Conservatism, while certainly pragmatic as follow-up on initial big discoveries,
is not inherently scientific. Nor is it inspiring. Being a scientist in a
vapid, conservative business climate is not where we found inspiration to risk big
ideas of how the human brain prescribes consciousness, or how dark energy
accelerates the expansion of the Universe, or how Mr. Schrödinger’s cat is both
dead and alive.
The
risks required by science are not just abstract. We also take literal social
and economic risks by choosing to be scientists. The educational investment
from our pocket and the public’s (i.e. NIH training grants) is significant, as
is the time investment. Many of us delay our lives, putting off marriage,
children, home buying, and other significant milestones so that we can
arduously lay the foundation for a science career. Moreover, we delay (if not surrender)

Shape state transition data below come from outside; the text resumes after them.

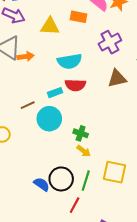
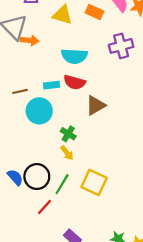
brown triangle: (117, 78) -> (96, 105), moved, turned -30

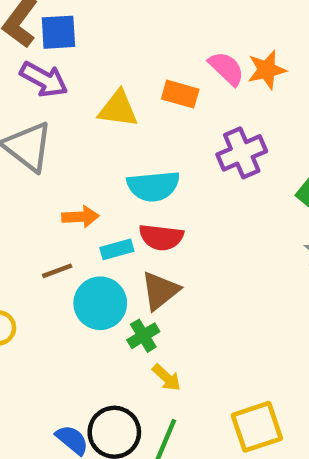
orange arrow: (30, 40) -> (80, 217), moved
brown triangle: (96, 105) -> (160, 291), moved
green cross: (68, 134) -> (143, 336), moved, turned 35
yellow square: (94, 182) -> (257, 427), moved, turned -35

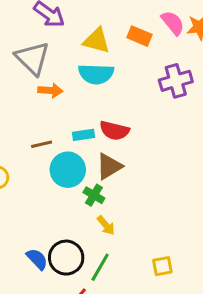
cyan semicircle: (153, 186) -> (96, 74), moved
orange arrow: (80, 217) -> (50, 90), moved
green cross: (143, 336) -> (94, 195), turned -35
yellow square: (257, 427) -> (162, 266), size x0.6

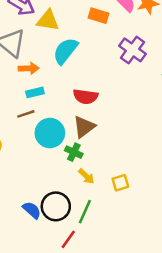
yellow triangle: (97, 41) -> (48, 20), moved
cyan semicircle: (96, 74) -> (65, 51), turned 132
purple cross: (176, 81) -> (133, 50), turned -32
cyan rectangle: (84, 135) -> (35, 92), moved
yellow square: (162, 266) -> (120, 183), moved

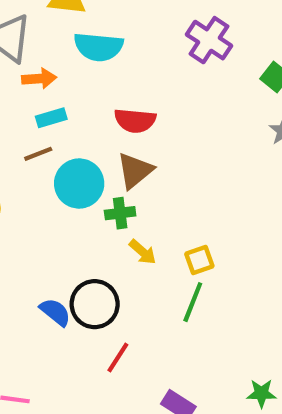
cyan semicircle: (65, 51) -> (98, 47), turned -120
green cross: (74, 152) -> (120, 213), turned -30
green line: (85, 212) -> (193, 302), moved

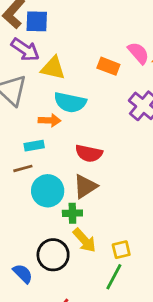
orange arrow: (39, 79) -> (50, 120), moved
yellow arrow: (143, 252) -> (84, 240), size x1.4
black circle: (95, 304) -> (53, 255), moved

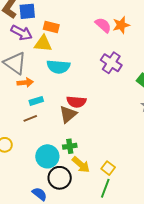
orange rectangle: (108, 66) -> (51, 27), moved
orange arrow: (50, 120) -> (25, 83), moved
brown triangle: (85, 186) -> (68, 114), moved
cyan circle: (48, 191) -> (47, 156), moved
yellow square: (121, 250) -> (108, 168), turned -32

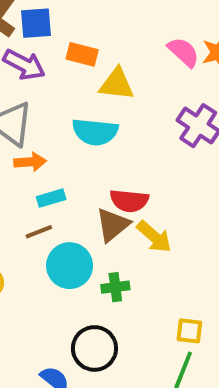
yellow triangle: (43, 43) -> (117, 84), moved
cyan circle: (47, 156) -> (70, 266), moved
yellow arrow: (81, 165) -> (154, 237), moved
yellow square: (108, 168) -> (189, 331), turned -32

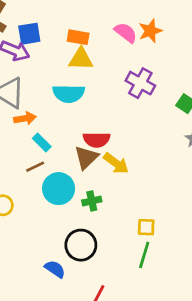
blue square: (36, 23) -> (29, 34), moved
orange rectangle: (82, 54) -> (78, 37), moved
cyan rectangle: (51, 198) -> (42, 142), turned 66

the expectation of reasonable pay given the importance of what we do and the
hours we work, all the while maintaining sight of an ever-narrowing career path
ahead. Yet we do it. We do it because it’s who we are – because we can’t not
do it. What a valuable workforce! There are few fields that could claim the
committed workforce like that of science. Scientists pursued their line of work
because they were inspired. Yet, I don’t hear that word in the lab much
these days: “inspired”. If I do, it’s in jest as the conversation distills to
cynicism, “Well, inspiration doesn’t get a grant anymore”. But it can.
Inspiration
drove our young minds into the science fairs, then the books, then the lab
benches, and eventually the ivory halls. Without inspiration, we are not
scientists. We only have to take risks to employ it again. In fact, science is
going need most the very people it’s currently marginalizing. These are the
risk-takers that no longer recognize their robotic peers or mentors, nor feel
invited to express their creative wonder and potentially ingenious ideas; these
are the people with talents of art, communication, politics, humility, grit,
and, of course, raw scientific prowess. I challenge senior investigators to
rediscover the inspiration that once motivated them by rewarding at their next
study section the creative risk crammed into an applicant’s Aim 3; I challenge
administrators to look beyond a heavily curated CV to promote and hire minds
that are also full of creative wonder and bold ideas; and I challenge students
and postdocs to do that clever experiment you thought about during your bike
ride or your late-night bar-bender simply because it inspires you.
We as scientists built Academia and so we can
restore it. If we are currently relegated as mystics by popular culture then we
must accept our responsibility to confront this difficult reality. We need to
reclaim our identity by becoming scientific disciples. It is our duty to spread
the word of The Truth – the observable, repeatable truth of science –
and again make the public believers. This starts with rediscovering ourselves
as scientists. We are proud of our academic system and it has been an enormous
success for our species. But that can only continue if our peers truly behave
like peers: like scientists, not business people. The only product we
should be selling is the truth. Yes, the truth is often the hardest of hard
sells, but that’s what gives it such value. This value is bigger than any one
of us alone – bigger than a publication in Science, a federal R01 award,
tenure, or our spin-off company. More than dollars, it was the value of the
scientific process that purified water, eradicated diseases, put satellites in
space, developed the internet, and – most importantly – inspired us as kids to
risk our own investment in the bank of scientific discovery. Let’s take the
risk to be inspired again. The science will follow.